Para Nílton Flores, a aprovação da ADI 4.815, que dispensa a autorização oficial, não prejudicará os direitos do biografado, e sim garantirá a publicação. Ele esclarece que os autores e editores continuarão sujeitos a processos legais, em caso de informações consideradas falsas, caluniosas:

 – Liberdade de expressão não significa que o escritor possa colocar qualquer coisa no livro. Eu defendo o direito do autor de escrever, mas o personagem também tem o direito de processar se achar que está sendo lesado de alguma forma. Isso, porém, não lhe dá o poder de retirar a biografia das livrarias, prejudicando o trabalho do biógrafo.

 Divulgação Para boa parte dos biógrafos, não é essencial que o personagem ajude ou apoie a obra, mas que não interfira no trabalho do escritor. Rodrigues (foto ao lado) lembra que, na biografia de Senna, não houve interferência da família:

– A família Senna não se intrometeu em nada no processo. Num primeiro momento, eu até procurei a Viviane (irmã de Ayrton), mas ela já tinha planos de fazer uma biografia própria. Percebi a abstenção da família porque entrevistei algumas pessoas bem próximas, e as entrevistas fluíram normalmente, sem nenhum tipo de represália ou restrição de assunto.
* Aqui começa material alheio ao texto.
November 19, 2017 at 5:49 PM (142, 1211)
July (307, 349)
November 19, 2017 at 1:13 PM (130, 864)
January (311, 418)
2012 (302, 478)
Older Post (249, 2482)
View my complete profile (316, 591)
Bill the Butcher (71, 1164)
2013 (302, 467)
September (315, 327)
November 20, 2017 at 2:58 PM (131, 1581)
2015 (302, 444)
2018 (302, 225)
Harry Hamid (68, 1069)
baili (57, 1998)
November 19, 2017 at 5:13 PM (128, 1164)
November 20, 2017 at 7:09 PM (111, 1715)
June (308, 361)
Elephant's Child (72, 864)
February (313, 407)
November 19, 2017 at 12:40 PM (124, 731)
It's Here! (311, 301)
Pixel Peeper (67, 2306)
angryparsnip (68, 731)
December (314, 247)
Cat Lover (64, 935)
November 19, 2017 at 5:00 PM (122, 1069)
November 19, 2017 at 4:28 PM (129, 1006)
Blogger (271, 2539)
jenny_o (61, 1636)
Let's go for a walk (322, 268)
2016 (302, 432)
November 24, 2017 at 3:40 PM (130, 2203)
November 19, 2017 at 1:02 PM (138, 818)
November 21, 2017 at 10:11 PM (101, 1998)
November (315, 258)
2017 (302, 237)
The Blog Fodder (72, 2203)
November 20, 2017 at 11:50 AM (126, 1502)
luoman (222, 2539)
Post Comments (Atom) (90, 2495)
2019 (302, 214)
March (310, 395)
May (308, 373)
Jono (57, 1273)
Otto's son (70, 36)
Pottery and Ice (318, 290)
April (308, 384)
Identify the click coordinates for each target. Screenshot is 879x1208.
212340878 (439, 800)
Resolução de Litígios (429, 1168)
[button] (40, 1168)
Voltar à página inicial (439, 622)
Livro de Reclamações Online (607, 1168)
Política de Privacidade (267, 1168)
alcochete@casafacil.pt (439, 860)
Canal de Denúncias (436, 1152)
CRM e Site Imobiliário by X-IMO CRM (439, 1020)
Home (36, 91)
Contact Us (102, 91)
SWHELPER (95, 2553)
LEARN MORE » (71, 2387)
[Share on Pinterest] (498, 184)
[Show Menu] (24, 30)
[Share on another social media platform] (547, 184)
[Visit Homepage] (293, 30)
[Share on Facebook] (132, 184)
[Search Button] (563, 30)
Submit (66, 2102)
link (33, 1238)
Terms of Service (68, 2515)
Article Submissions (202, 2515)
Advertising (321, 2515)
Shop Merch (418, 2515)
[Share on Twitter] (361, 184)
Não houve sequer um pedido de revisão do livro por parte da família.

"Estou otimista quanto a decisão do STF", anima-se PC Araújo

O desgaste causado por disputas, judiciais ou não, entre biógrafos e biografados, emagrece o mercado editorial das biografias. No ano passado, esse tipo de produção, dos mais procurados nos mercados americano e europeu, respondeu, em 2012, por 326.023 exemplares no Brasil, um crescimento pífio de 0,48% em relação ao ano anterior, estima pesquisa de Produção e Venda do Setor Editorial Brasileiro, feita pela Fundação Instituto de Pesquisas Econômicas (Fipe/USP)

Apesar dos embates judiciais, Paulo Cesar de Araújo mantém-se empolgado. Acredita que a apreciação do Supremo dispensará a autorização dos biografados e, assim, vai oxigenar o mercado editorial. Vida nova para a obra sobre Roberto Carlos:

– A biografia dele está mais do que atualizada. Só estou esperando a decisão do STF. Tenho muito otimismo que será favorável a nós, escritores. Assim que essa necessidade de autorização cair, o meu livro vai voltar às livrarias – projeta.

Para o coordenador-adjunto de Direito da IBMEC, Sérgio Branco, a proibição das biografias não oficiais pode ser considerada inconstitucional:

– Se a Constituição protege tanto a liberdade de expressão quanto a privacidade e a imagem, apenas a análise do caso concreto pode nos oferecer a resposta aplicável. Uma decisão abstrata e aplicável a todos os casos, ou seja, a proibição, pura e simples, de qualquer biografia não autorizada, mostra-se inconstitucional – opina.